The Hadda figurines are the museum’s most visible sign these days of the years-long recovery from the turmoil in Afghanistan that began even before the Taliban, when warlords fought over Kabul in the wake of a Soviet retreat.
Much of the museum’s holdings, thousands of pieces, were looted and the building was shelled, though some treasures were hidden in the presidential palace in Kabul and elsewhere. The roof of the room where the Hadda figurines are now being pieced together was destroyed.
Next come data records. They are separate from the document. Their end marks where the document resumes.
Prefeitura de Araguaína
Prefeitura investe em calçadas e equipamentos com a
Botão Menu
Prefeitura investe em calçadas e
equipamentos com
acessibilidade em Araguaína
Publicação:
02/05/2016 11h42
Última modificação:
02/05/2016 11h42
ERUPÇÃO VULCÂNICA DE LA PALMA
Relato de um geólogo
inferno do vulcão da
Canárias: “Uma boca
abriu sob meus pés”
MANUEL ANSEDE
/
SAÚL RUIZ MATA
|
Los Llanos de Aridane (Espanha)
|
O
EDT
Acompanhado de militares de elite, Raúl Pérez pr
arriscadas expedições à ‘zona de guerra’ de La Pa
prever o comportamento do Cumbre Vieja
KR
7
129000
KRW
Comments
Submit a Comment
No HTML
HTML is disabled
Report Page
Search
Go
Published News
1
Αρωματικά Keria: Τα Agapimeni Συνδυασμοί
The museum’s recovery began in earnest in 2004, during the period when the defeated Taliban quietly began to regroup. A few hundred objects have been restored in recent years. Now the museum and the University of Chicago’s Oriental Institute are compiling as complete an inventory as possible in the hope of tracking down missing artifacts — and saving a digital record of the collection in case of further threat.
That database is more than 99% complete, with more than 135,000 surviving pieces, the Oriental Institute says. For the missing artifacts it hopes to create digital “wanted” posters with their images to post online, “so that these objects can be spotted, and ideally recovered and repatriated.”
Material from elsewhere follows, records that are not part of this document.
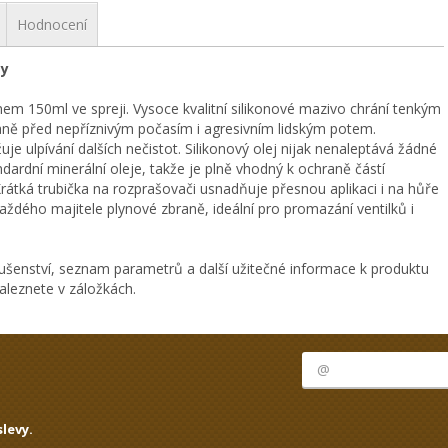
Hodnocení
ey
em 150ml ve spreji. Vysoce kvalitní silikonové mazivo chrání tenkým
aně před nepříznivým počasím i agresivním lidským potem.
je ulpívání dalších nečistot. Silikonový olej nijak nenaleptává žádné
dardní minerální oleje, takže je plně vhodný k ochraně částí
rátká trubička na rozprašovači usnadňuje přesnou aplikaci i na hůře
ždého majitele plynové zbraně, ideální pro promazání ventilků i
ušenství, seznam parametrů a další užitečné informace k produktu
naleznete v záložkách.
levy.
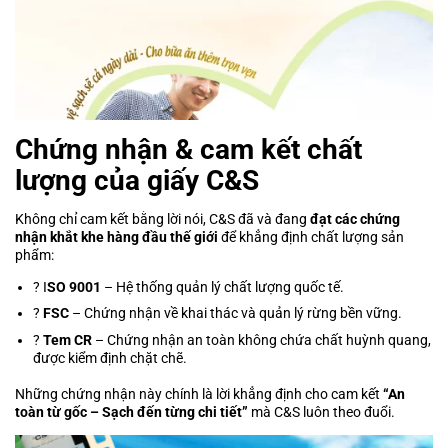
Chứng nhận & cam kết chất
lượng của giấy C&S
Không chỉ cam kết bằng lời nói, C&S đã và đang
đạt các chứng
nhận khắt khe hàng đầu thế giới
để khẳng định chất lượng sản
phẩm:
? I
SO 9001
– Hệ thống quản lý chất lượng quốc tế.
?
FSC
– Chứng nhận về khai thác và quản lý rừng bền vững.
?
Tem CR
– Chứng nhận an toàn không chứa chất huỳnh quang,
được kiểm định chặt chẽ.
Những chứng nhận này chính là lời khẳng định cho cam kết
“An
toàn từ gốc – Sạch đến từng chi tiết”
mà C&S luôn theo đuổi.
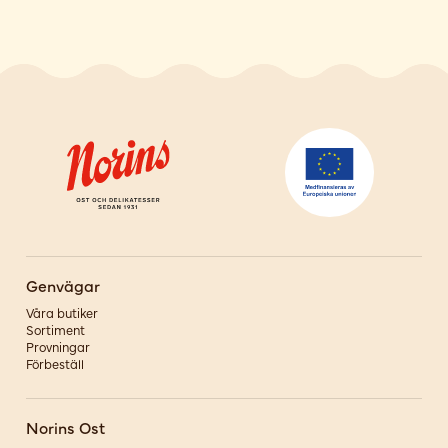
Genvägar
Våra butiker
Sortiment
Provningar
Förbeställ
Norins Ost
Experts and advocates of Afghanistan’s rich history have expressed dismay that cultural preservation apparently has not been on the agenda in the U.S.-Taliban negotiations, which have been focused on a U.S. troop withdrawal and Taliban guarantees that the country will not be used as a launching pad for global terror attacks.
“If it has been discussed, we are unaware of it, and this is something we have been following closely,” said Adam Tiffen, deputy director of the Virginia-based Alliance for the Restoration of Cultural Heritage. The U.S. envoy leading the talks with the Taliban, Zalmay Khalilzad, is the organization’s director emeritus.
“If we do not learn from our past we are a fool, I would say,” said museum director Mohammad Fahim Rahimi, who is very concerned about the potential Taliban return and is making plans to protect the museum’s holdings. “I hope they have learned that this is not against the (law) of Islam, nobody is worshipping these objects, everybody is considering these objects as showing our history.”
He urged the Taliban to go to museums in Doha, Qatar, where the group has a political office, and see the artifacts that are preserved there.
“We have achieved a lot in 18 years” since the Taliban were defeated, Rahimi said. “If they are here in power and there is no change in their mentality, it means we are definitely back where we started and whatever we achieved will be gone.”
Not all the Hadda artifacts were destroyed. A short walk down the hushed corridor from the workshop that reflects so much Taliban carnage, a complete figure of a seated Buddha is on display, dating from the third or fourth century.
“His face suggests gentle meditation,” the placard says.